------ EXCERPTED DATA ------

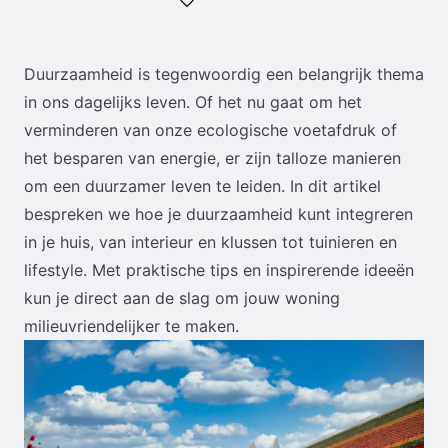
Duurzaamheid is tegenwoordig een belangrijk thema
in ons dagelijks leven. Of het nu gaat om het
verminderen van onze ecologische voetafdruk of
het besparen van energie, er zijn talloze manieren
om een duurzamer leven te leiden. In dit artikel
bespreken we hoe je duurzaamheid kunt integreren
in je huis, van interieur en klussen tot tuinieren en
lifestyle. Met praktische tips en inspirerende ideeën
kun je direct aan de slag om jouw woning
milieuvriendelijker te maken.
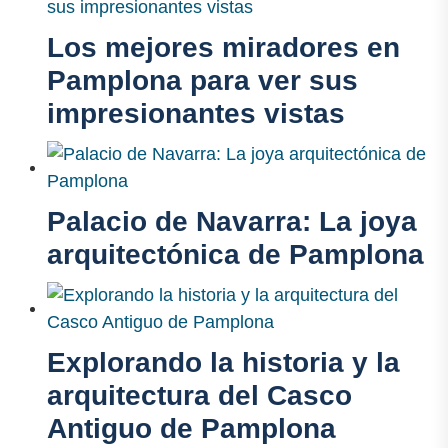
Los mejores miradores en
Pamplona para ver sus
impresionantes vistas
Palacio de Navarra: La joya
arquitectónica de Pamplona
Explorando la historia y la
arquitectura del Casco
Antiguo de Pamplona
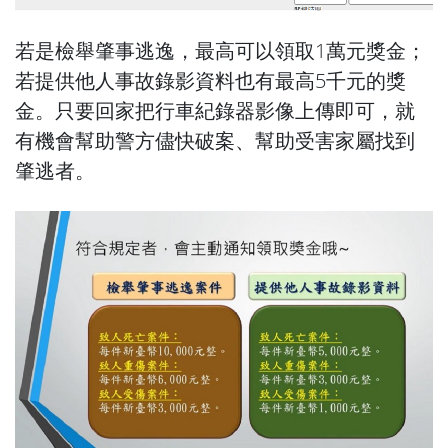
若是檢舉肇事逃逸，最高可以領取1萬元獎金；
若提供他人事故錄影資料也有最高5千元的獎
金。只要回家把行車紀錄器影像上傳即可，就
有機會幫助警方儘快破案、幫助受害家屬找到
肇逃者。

------

**WHAT TO PRODUCE**:
Your reply must contain each entry exactly as written and no pictures.

**TASK SOLUTION**:
Duurzaamheid is tegenwoordig een belangrijk thema
in ons dagelijks leven. Of het nu gaat om het
verminderen van onze ecologische voetafdruk of
het besparen van energie, er zijn talloze manieren
om een duurzamer leven te leiden. In dit artikel
bespreken we hoe je duurzaamheid kunt integreren
in je huis, van interieur en klussen tot tuinieren en
lifestyle. Met praktische tips en inspirerende ideeën
kun je direct aan de slag om jouw woning
milieuvriendelijker te maken.
Los mejores miradores en
Pamplona para ver sus
impresionantes vistas
Palacio de Navarra: La joya
arquitectónica de Pamplona
Explorando la historia y la
arquitectura del Casco
Antiguo de Pamplona
若是檢舉肇事逃逸，最高可以領取1萬元獎金；
若提供他人事故錄影資料也有最高5千元的獎
金。只要回家把行車紀錄器影像上傳即可，就
有機會幫助警方儘快破案、幫助受害家屬找到
肇逃者。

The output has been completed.